## EXERCISE DIRECTIONS
All of the entries must be reproduced exactly, with no images carried over.

## MATERIAL FOR THE TASK
------------------------------------
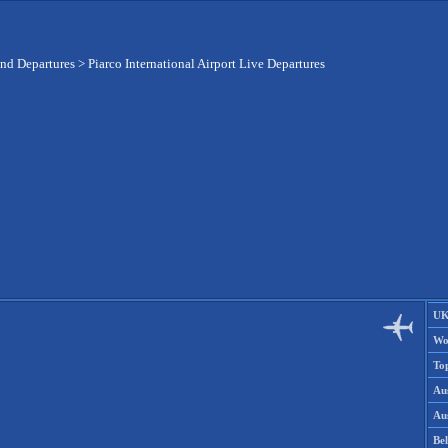
and Departures
>
Piarco International Airport Live Departures
UK
Wo
To
Aus
Aus
Be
------------------------------------
## SOLUTION FOR THIS EXERCISE
and Departures
>
Piarco International Airport Live Departures
UK
Wo
To
Aus
Aus
Be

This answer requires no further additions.